My sincere apologies for asking a question which has already been comprehensively resolved more than once. My problem is that I have tried to copy-paste, as is, examples from SO posts but noe work for me. I have data in the form "dd mm YYYY HH mm ss value value". I want to read this as a pandas dataframe with the first column as a datestring.

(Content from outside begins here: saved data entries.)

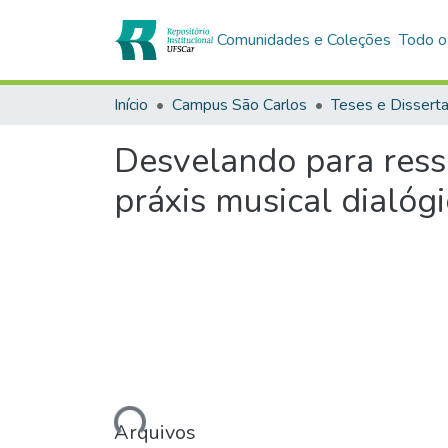
Comunidades e Coleções
Todo o
Início
Campus São Carlos
Teses e Dissert
Desvelando para ressi
práxis musical dialógi
Carregando...
Arquivos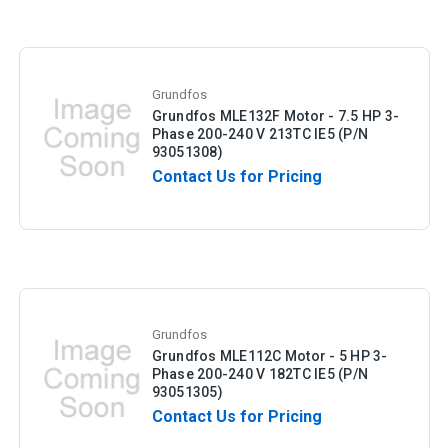
Grundfos
Grundfos MLE132F Motor - 7.5 HP 3-
Phase 200-240 V 213TC IE5 (P/N
93051308)
Contact Us for Pricing
Grundfos
Grundfos MLE112C Motor - 5 HP 3-
Phase 200-240 V 182TC IE5 (P/N
93051305)
Contact Us for Pricing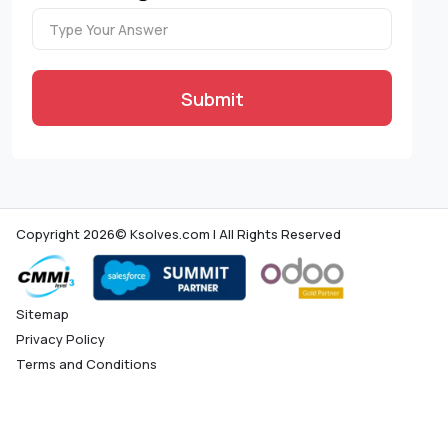
Submit
Copyright 2026© Ksolves.com | All Rights Reserved
Sitemap
Privacy Policy
Terms and Conditions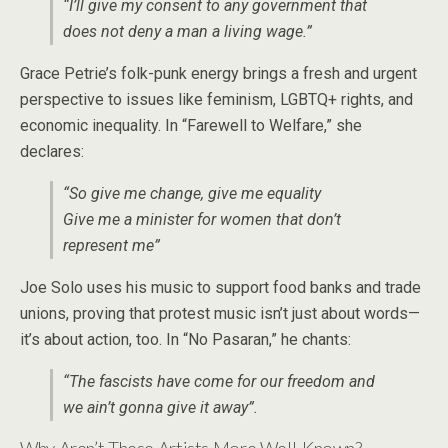
“I’ll give my consent to any government that
does not deny a man a living wage.”
Grace Petrie’s folk-punk energy brings a fresh and urgent
perspective to issues like feminism, LGBTQ+ rights, and
economic inequality. In “Farewell to Welfare,” she
declares:
“So give me change, give me equality
Give me a minister for women that don’t
represent me”
Joe Solo uses his music to support food banks and trade
unions, proving that protest music isn’t just about words—
it’s about action, too. In “No Pasaran,” he chants:
“The fascists have come for our freedom and
we ain’t gonna give it away”.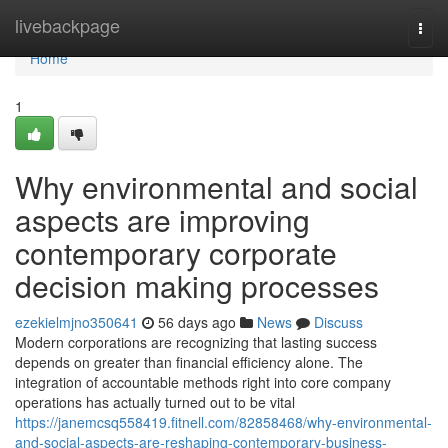
Home
livebackpage
Togg
navi
Home
1
Why environmental and social
aspects are improving
contemporary corporate
decision making processes
ezekielmjno350641
56 days ago
News
Discuss
Modern corporations are recognizing that lasting success
depends on greater than financial efficiency alone. The
integration of accountable methods right into core company
operations has actually turned out to be vital
https://janemcsq558419.fitnell.com/82858468/why-environmental-
and-social-aspects-are-reshaping-contemporary-business-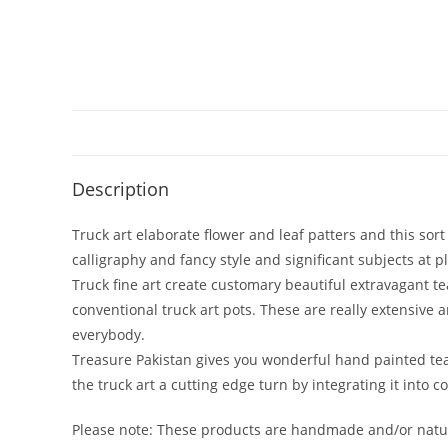
Description
Truck art elaborate flower and leaf patters and this sor
calligraphy and fancy style and significant subjects at p
Truck fine art create customary beautiful extravagant t
conventional truck art pots. These are really extensive a
everybody.
Treasure Pakistan gives you wonderful hand painted tea
the truck art a cutting edge turn by integrating it into 
Please note: These products are handmade and/or natura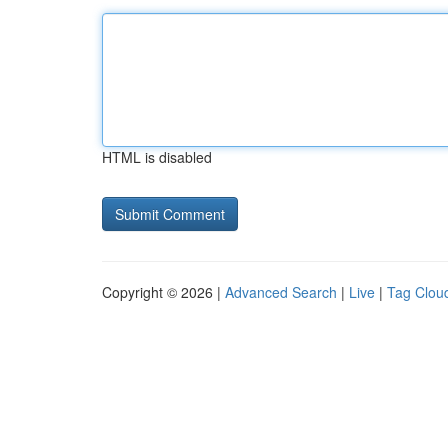
HTML is disabled
Copyright © 2026 |
Advanced Search
|
Live
|
Tag Clou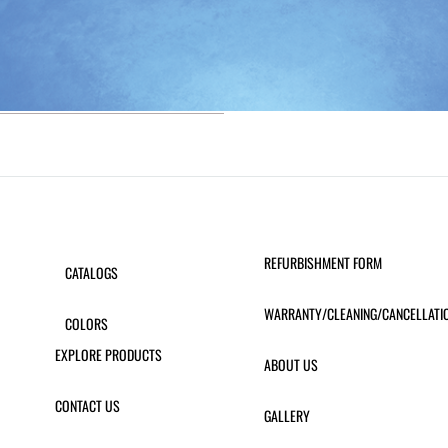
REFURBISHMENT FORM
CATALOGS
WARRANTY/CLEANING/CANCELLATI
COLORS
EXPLORE PRODUCTS
ABOUT US
CONTACT US
GALLERY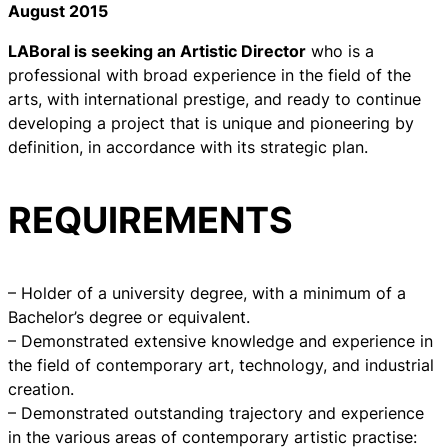
August 2015
LABoral is seeking an Artistic Director
who is a
professional with broad experience in the field of the
arts, with international prestige, and ready to continue
developing a project that is unique and pioneering by
definition, in accordance with its strategic plan.
REQUIREMENTS
– Holder of a university degree, with a minimum of a
Bachelor’s degree or equivalent.
– Demonstrated extensive knowledge and experience in
the field of contemporary art, technology, and industrial
creation.
– Demonstrated outstanding trajectory and experience
in the various areas of contemporary artistic practise: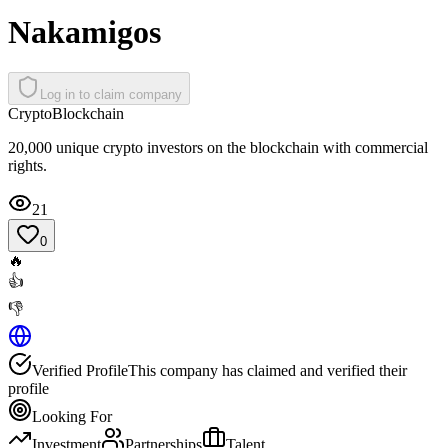
Nakamigos
Log in to claim company
Crypto
Blockchain
20,000 unique crypto investors on the blockchain with commercial
rights.
21
0
🔥
👍
👎
Verified Profile
This company has claimed and verified their
profile
Looking For
Investment
Partnerships
Talent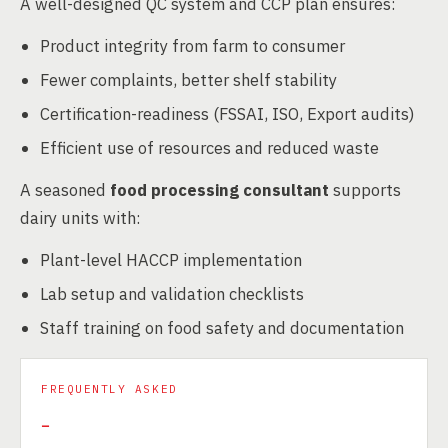
A well-designed QC system and CCP plan ensures:
Product integrity from farm to consumer
Fewer complaints, better shelf stability
Certification-readiness (FSSAI, ISO, Export audits)
Efficient use of resources and reduced waste
A seasoned
food processing consultant
supports
dairy units with:
Plant-level HACCP implementation
Lab setup and validation checklists
Staff training on food safety and documentation
FREQUENTLY ASKED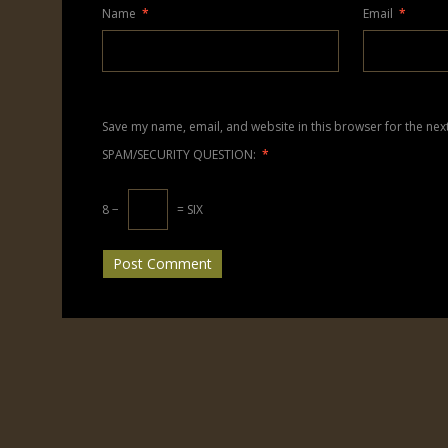
Name
*
Email
*
Save my name, email, and website in this browser for the nex
SPAM/SECURITY QUESTION:
*
8 −
= SIX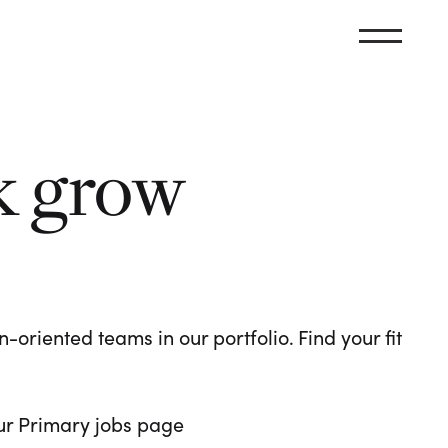
k grow
oriented teams in our portfolio. Find your fit
 our Primary jobs page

Here are the examples I tried from SO posts: 1. first sample data
01 05 2013 00 00 00 26.4 16.5
02 05 2013 00 00 00 25.9 17.7
03 05 2013 00 00 00 26.6 17.4
......
The zeroes for HH mm ss were added just to conform exactly to the examples.
Secondly the packages imported
from datetime import datetime import pandas as pd import os from cStringIO import StringIO
fname = os.path.expanduser('./temps0.txt')
Now the three examples I tried
a) from SO post:
Parse dates when year month day and hour are in separate columns using pandas in python
def dt_parse(date_string): dt = pd.datetime.strptime(date_string, '%d %m %Y') return dt df = pd.read_csv(fname, header=None, index_col='datetime', parse_dates={'datetime': [0,1,2,4,5,6]}, date_parser=lambda x: pd.datetime.strptime(x, '%d %m %Y')) date_parser=dt_pasre)
and here is part of the error
File "/home/zmumba/anaconda/lib/python2.7/site-packages/pandas/io/parsers.py",
line 1763, in _try_convert_dates
colnames.append(str(columns[c]))
IndexError: list index out of range
b) Another try, from SO post:
https://stackoverflow.com/questions/11615504/parse-dates-when-yyyymmdd-and-hh-are-in-separate-columns-using-pandas-in-python
parse = lambda x: datetime.strptime(x, '%d%m%Y')
pd.read_table("./temps0.txt", parse_dates = [['DD MM YYYY HH mm ss']],
index_col = 0,
date_parser=parse)
and here is part of the error
File "/home/zmumba/anaconda/lib/python2.7/site-packages/pandas/io/parsers.py",
line 1009, in _set
self._reader.set_noconvert(names.index(x))
ValueError: 'DD MM YYYY HH mm ss' is not in list
c) Another try, from SO post:
https://stackoverflow.com/questions/17301589/parsing-dd-mm-yy-hh-mm-ss-columns-from-txt-file-using-pythons-pandas?lq=1
def date_parser(ss):
day, month, year, hour, min, sec = ss.split()
return pd.Timestamp('20%s-%s-%s %s:%s:%s' % (year, month, day, hour, min, sec))
df = pd.read_csv('temps0.txt', header=None, sep='\s+\s', parse_dates=[[0]], date_parser=date_parser)
and here is part of the error
File "<stdin>", line 2, in date_parser
ValueError: too many values to unpack
Please excuse my ignorance as am trying to learn mostly through SO posts (the official documentation lacking completely in examples for clarity).